At least until the process by which voting machine software can be changed is updated to permit near-instantaneous changes.

Open source software is - generally - the most secure software around because the best minds have access to it, errors get discovered - and fixed - before they can be exploited.

Unfortunately, that same full visibility works against election security in a way that is not obvious to well-intended people who are unfamiiar with the reality of updating voting machines software.

In order to ensure that changes to the software do not adversely impact an election, it is a painstaking process to alter the software. It requires multi-level testing and government consent before implementation to prove it will not alter the integrity of the system. This is a process that takes (last time I was directly aware of it) at least two election cycles.
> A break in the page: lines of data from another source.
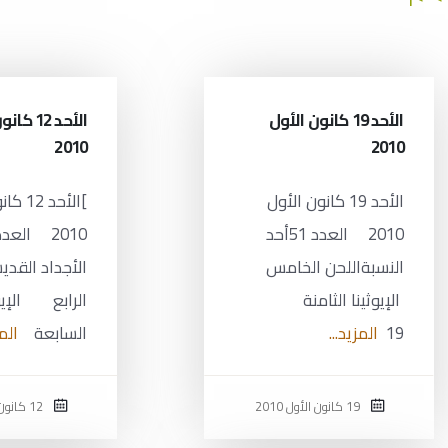
الأحد 19 كانون الأول
الأحد 12 
2010
2010
الأحد 19 كانون الأول
]الأحد 
2010 العدد 51أحد
النسبةاللحن الخامس
الأجداد القدي
الإيوثينا الثامنة
الرابع الإيوث
19
المزيد...
السابعة
المز
19 كانون الأول 2010
12 كانون الأول 2010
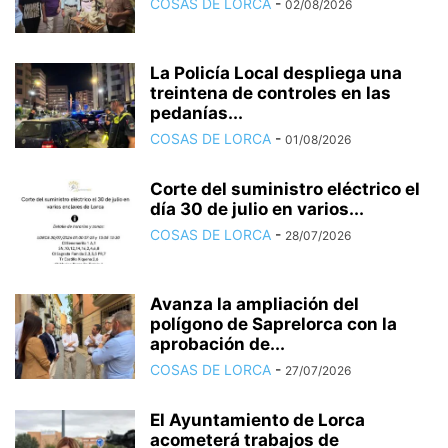
COSAS DE LORCA
-
02/08/2026
La Policía Local despliega una
treintena de controles en las
pedanías...
COSAS DE LORCA
-
01/08/2026
Corte del suministro eléctrico el
día 30 de julio en varios...
COSAS DE LORCA
-
28/07/2026
Avanza la ampliación del
polígono de Saprelorca con la
aprobación de...
COSAS DE LORCA
-
27/07/2026
El Ayuntamiento de Lorca
acometerá trabajos de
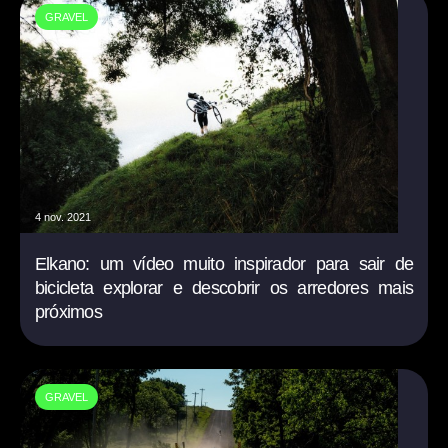
GRAVEL
4 nov. 2021
Elkano: um vídeo muito inspirador para sair de
bicicleta explorar e descobrir os arredores mais
próximos
GRAVEL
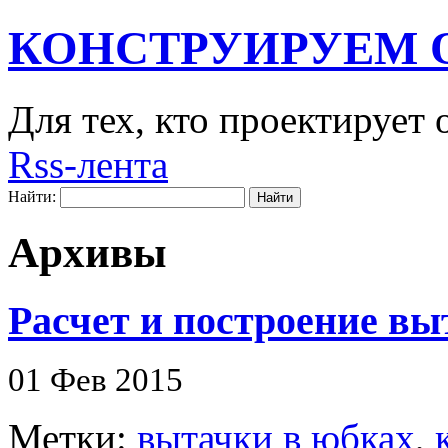
КОНСТРУИРУЕМ 
Для тех, кто проектирует
Rss-лента
Найти:
Архивы
Расчет и построение вы
01 Фев 2015
Метки:
вытачки в юбках
,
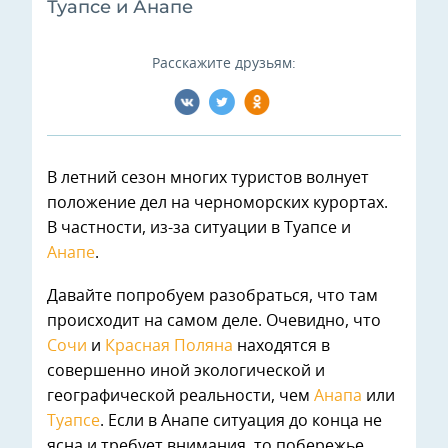
Туапсе и Анапе
Расскажите друзьям:
В летний сезон многих туристов волнует
положение дел на черноморских курортах.
В частности, из-за ситуации в Туапсе и
Анапе
.
Давайте попробуем разобраться, что там
происходит на самом деле. Очевидно, что
Сочи
и
Красная Поляна
находятся в
совершенно иной экологической и
географической реальности, чем
Анапа
или
Туапсе
. Если в Анапе ситуация до конца не
ясна и требует внимания, то побережье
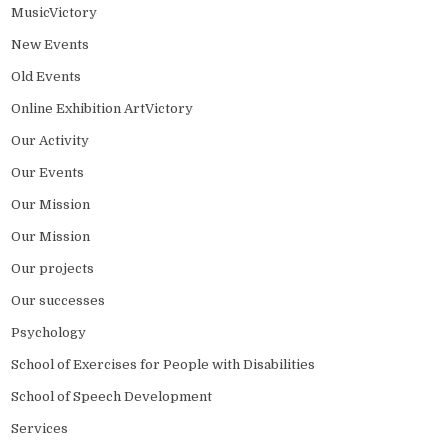
MusicVictory
New Events
Old Events
Online Exhibition ArtVictory
Our Activity
Our Events
Our Mission
Our Mission
Our projects
Our successes
Psychology
School of Exercises for People with Disabilities
School of Speech Development
Services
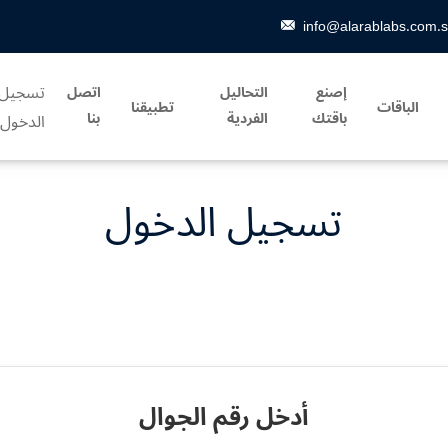
info@alarablabs.com.
تسجيل
إصنع
التحاليل
اتصل
الباقات
تطبيقنا
باقتك
الفردية
بنا
الدخول
تسجيل الدخول
أدخل رقم الجوال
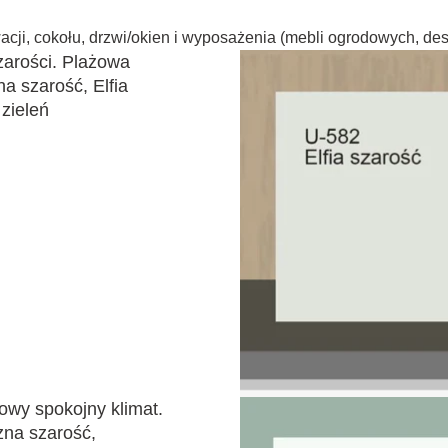
cji, cokołu, drzwi/okien i wyposażenia (mebli ogrodowych, desek
zarości. Plażowa
na szarość, Elfia
zieleń
lowy spokojny klimat.
zna szarość,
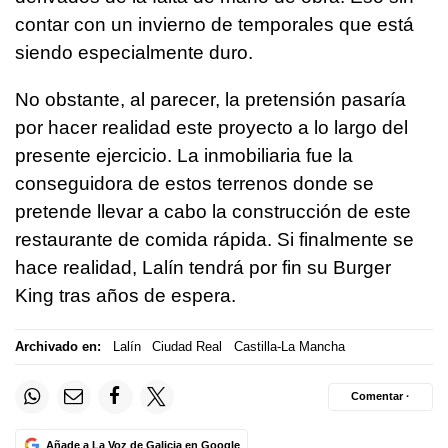
contar con un invierno de temporales que está
siendo especialmente duro.
No obstante, al parecer, la pretensión pasaría
por hacer realidad este proyecto a lo largo del
presente ejercicio. La inmobiliaria fue la
conseguidora de estos terrenos donde se
pretende llevar a cabo la construcción de este
restaurante de comida rápida. Si finalmente se
hace realidad, Lalín tendrá por fin su Burger
King tras años de espera.
Archivado en:
Lalín
Ciudad Real
Castilla-La Mancha
Comentar ·
Añade a La Voz de Galicia en Google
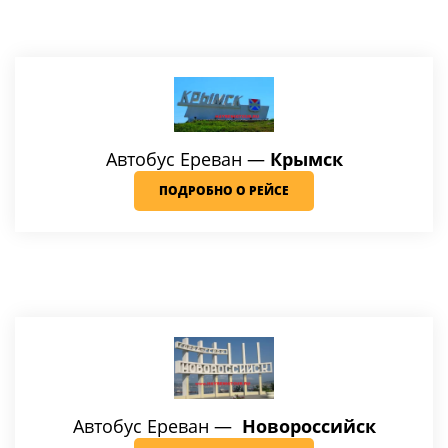
Автобус Ереван —
Крымск
ПОДРОБНО О РЕЙСЕ
Автобус Ереван —
Новороссийск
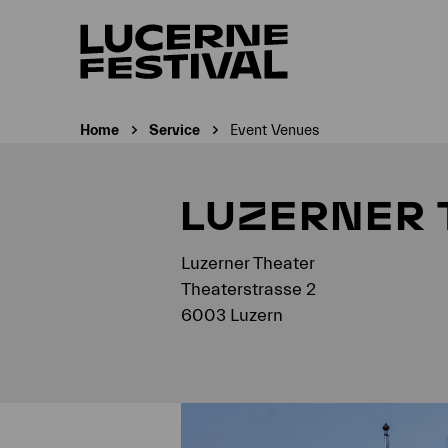
Home
Service
Event Venues
Current page:
LUZERNER 
Luzerner Theater
Theaterstrasse 2
6003 Luzern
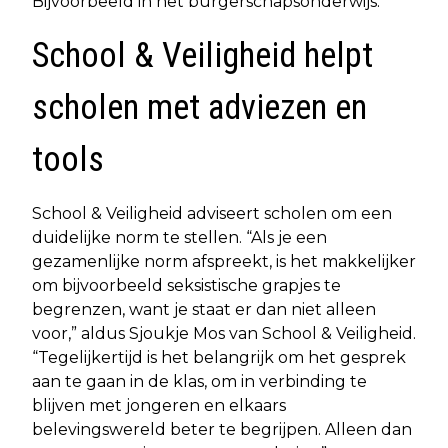
Bijvoorbeeld in het burgerschapsonderwijs.
School & Veiligheid helpt
scholen met adviezen en
tools
School & Veiligheid adviseert scholen om een
duidelijke norm te stellen. “Als je een
gezamenlijke norm afspreekt, is het makkelijker
om bijvoorbeeld seksistische grapjes te
begrenzen, want je staat er dan niet alleen
voor,” aldus Sjoukje Mos van School & Veiligheid.
“Tegelijkertijd is het belangrijk om het gesprek
aan te gaan in de klas, om in verbinding te
blijven met jongeren en elkaars
belevingswereld beter te begrijpen. Alleen dan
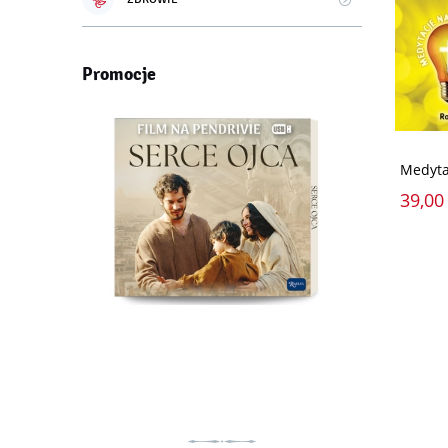
Promocje
Medyta
39,00 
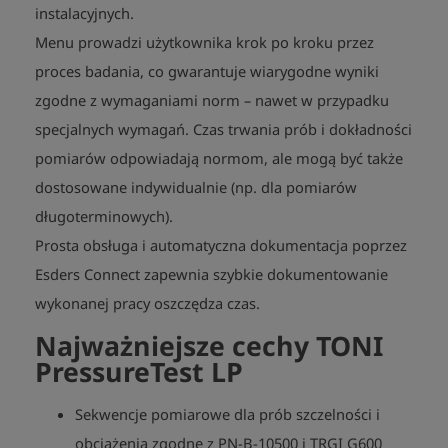
instalacyjnych.
Menu prowadzi użytkownika krok po kroku przez
proces badania, co gwarantuje wiarygodne wyniki
zgodne z wymaganiami norm – nawet w przypadku
specjalnych wymagań. Czas trwania prób i dokładności
pomiarów odpowiadają normom, ale mogą być także
dostosowane indywidualnie (np. dla pomiarów
długoterminowych).
Prosta obsługa i automatyczna dokumentacja poprzez
Esders Connect zapewnia szybkie dokumentowanie
wykonanej pracy
oszczędza czas.
Najważniejsze cechy TONI
PressureTest LP
Sekwencje pomiarowe dla prób szczelności i
obciążenia zgodne z PN-B-10500 i TRGI G600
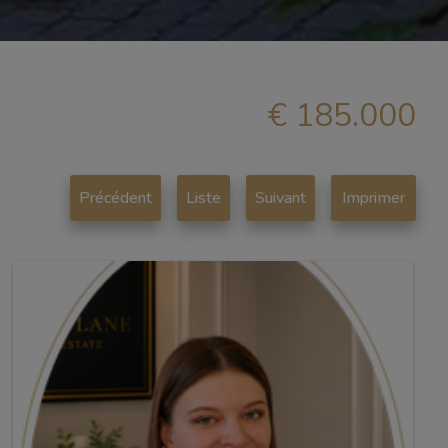
€ 185.000
Précédent
Liste
Suivant
Imprimer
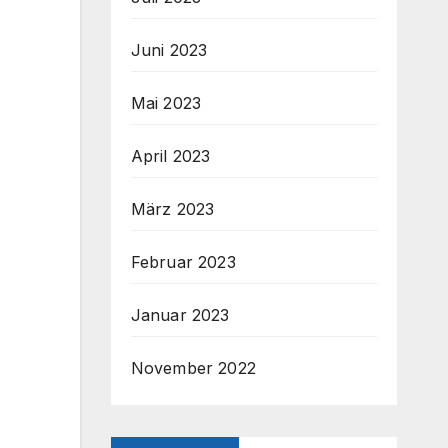
Juni 2023
Mai 2023
April 2023
März 2023
Februar 2023
Januar 2023
November 2022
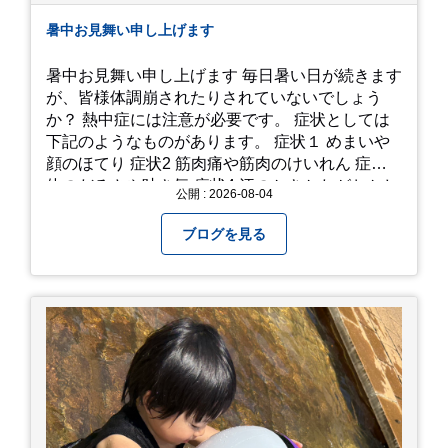
暑中お見舞い申し上げます
暑中お見舞い申し上げます 毎日暑い日が続きます
が、皆様体調崩されたりされていないでしょう
か？ 熱中症には注意が必要です。 症状としては
下記のようなものがあります。 症状１ めまいや
顔のほてり 症状2 筋肉痛や筋肉のけいれん 症状3
体のだるさや吐き気 症状4 汗のかきかたがおかし
公開 : 2026-08-04
い 症状5 体温が高い、皮ふの異常 症状6 呼びかけ
に反応しない、まっすぐ歩けない 症状7 水分補給
ブログを見る
ができない もし、熱中症かなと思ったら… □すぐ
に医療機関へ相談、または救急車を呼びましょう
□涼しい場所へ移動しましょう □衣服を脱がし、
体を冷やして体温を下げましょう □塩分や水分を
補給しましょう 一番大切な命を守って、夏を乗り
切りましょう！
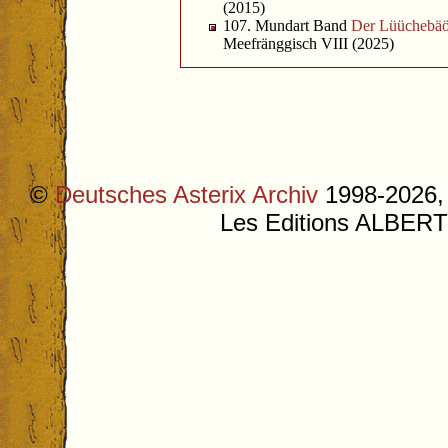
(2015)
107. Mundart Band
Der Lüüchebäö
Meefränggisch VIII (2025)
©
Deutsches Asterix Archiv
1998-2026, 
Les Editions ALB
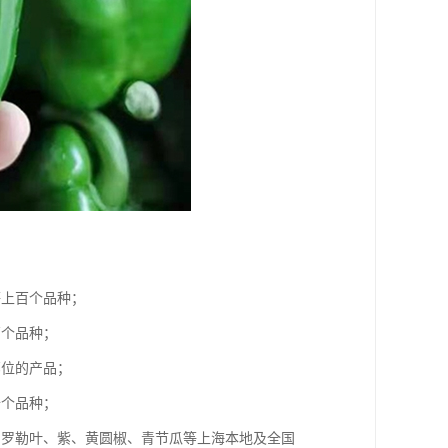
等上百个品种；
百个品种；
部位的产品；
十个品种；
、罗勒叶、紫、黄圆椒、青节瓜等上海本地及全国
In the mean time - the open source software is being tested by anyone who chooses to test it, bugs are discovered and, as fast as they are discovered, people with nefarious intent devise ways to exploit the bugs.

Even with the fastest good guys writing code at the same pace as the bad guys, the bad guys have around a year head start on implementation BECAUSE of the appropriate barriers to allowing on-the-fly changes to voting machine software. So while we are waiting for the fix to be approved, the bad guys are exploiting the bug. And there's nothing we can do about it.

So - if there is a way to speed up the process of approving changes, even #7 would be fine. But that requires caution because it opens up the voting sofware to the introduction of un(or poorly) tested changes.